# Humble Indie Bundle #3



## ico (Jul 27, 2011)

*The Humble Indie Bundle #3 (pay what you want for five awesome indie games)*


Crayon Physics Deluxe
Cogs
vvvvvv
Hammerfight 
And Yet It Moves


----------



## rchi84 (Jul 27, 2011)

*Humble Indie Bundle 3 is live!*

EDIT : Just noticed that Ico has already started a thread for this. Mods, please lock or remove this thread. My mistake 


Hi Guys

Humble Indie Bundle is back  

In case you're not familiar with it, HIB is an initiative where a couple of independent, small time game publishers get together and release their games as a bundle pack.

You as a consumer, get to choose what amount you'd like to pay for it.

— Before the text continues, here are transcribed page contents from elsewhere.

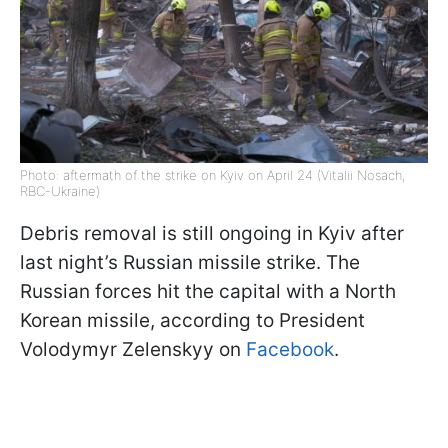
Photo: aftermath of the strike on Kyiv on April 24 (Vitalii Nosach,
RBC-Ukraine)
Debris removal is still ongoing in Kyiv after
last night’s Russian missile strike. The
Russian forces hit the capital with a North
Korean missile, according to President
Volodymyr Zelenskyy on
Facebook
.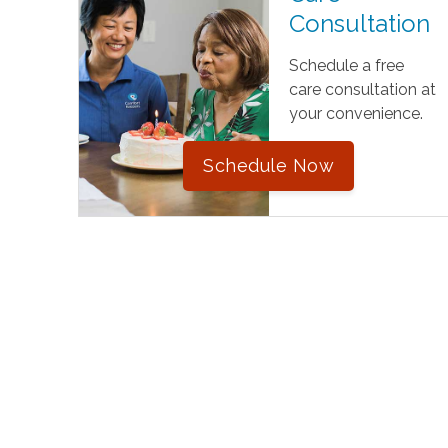
Consultation
Schedule a free
care consultation at
your convenience.
Schedule Now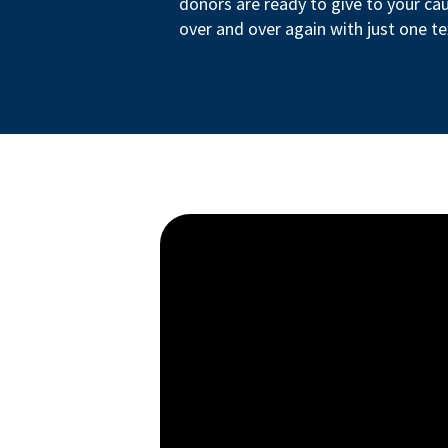
donors are ready to give to your ca
over and over again with just one te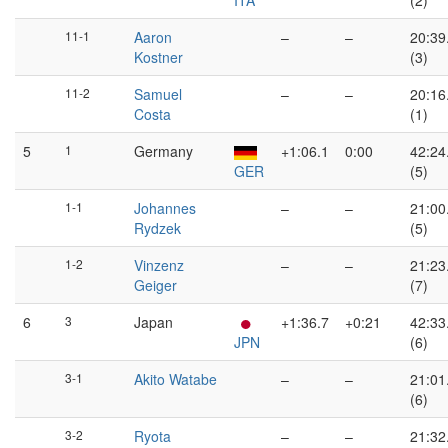
ITA
(2)
11-1
Aaron
–
–
20:39
Kostner
(3)
11-2
Samuel
–
–
20:16
Costa
(1)
5
1
Germany
+1:06.1
0:00
42:24
GER
(5)
1-1
Johannes
–
–
21:00
Rydzek
(5)
1-2
Vinzenz
–
–
21:23
Geiger
(7)
6
3
Japan
+1:36.7
+0:21
42:33
JPN
(6)
3-1
Akito Watabe
–
–
21:01
(6)
3-2
Ryota
–
–
21:32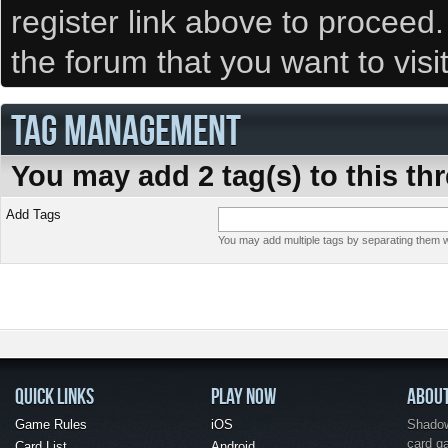
register link above to proceed
the forum that you want to visi
TAG MANAGEMENT
You may add 2 tag(s) to this th
Add Tags
You may add multiple tags by separating them wi
QUICK LINKS
PLAY NOW
ABOU
Game Rules
iOS
Shadow 
card g
Card List
Android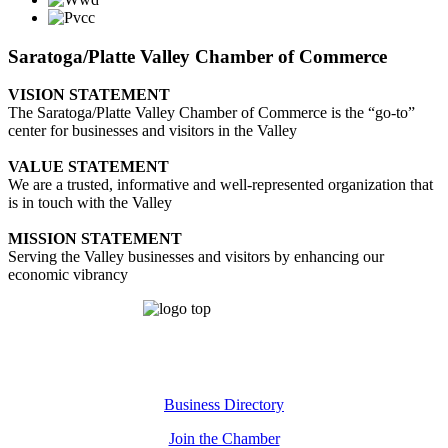
Saratoga/Platte Valley Chamber of Commerce
VISION STATEMENT
The Saratoga/Platte Valley Chamber of Commerce is the “go-to”
center for businesses and visitors in the Valley
VALUE STATEMENT
We are a trusted, informative and well-represented organization that
is in touch with the Valley
MISSION STATEMENT
Serving the Valley businesses and visitors by enhancing our
economic vibrancy
Business Directory
Join the Chamber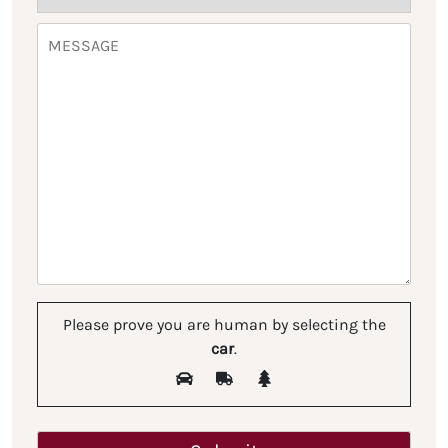
Please prove you are human by selecting the
car
.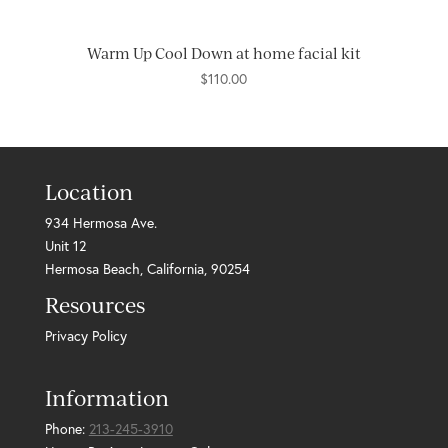
Warm Up Cool Down at home facial kit
$
110.00
Location
934 Hermosa Ave.
Unit 12
Hermosa Beach, California, 90254
Resources
Privacy Policy
Information
Phone:
213-245-3910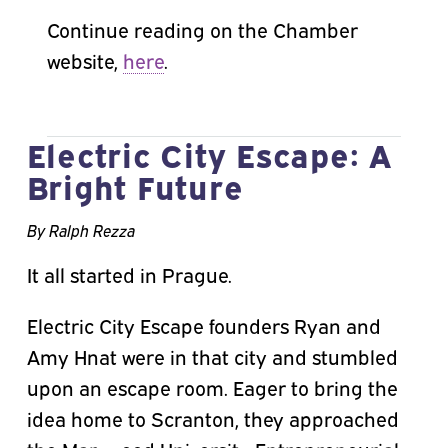
Continue reading on the Chamber
website,
here
.
Electric City Escape: A
Bright Future
By Ralph Rezza
It all started in Prague.
Electric City Escape founders Ryan and
Amy Hnat were in that city and stumbled
upon an escape room. Eager to bring the
idea home to Scranton, they approached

The best thing, it's not set in fixed amount, but rather, you type in the amount you want to pay. It has to be a minimum of $0.01 though, because it's not free.

They give you a DRM free installer pack that works natively in Windows, Linux or Mac OS and you can install them as many times as you want, and register them under Steam, if you wish to.

The money you send, can be sent to the developer, or a charity or any combination as you choose.

head over to  Humble Indie Bundle  for more details.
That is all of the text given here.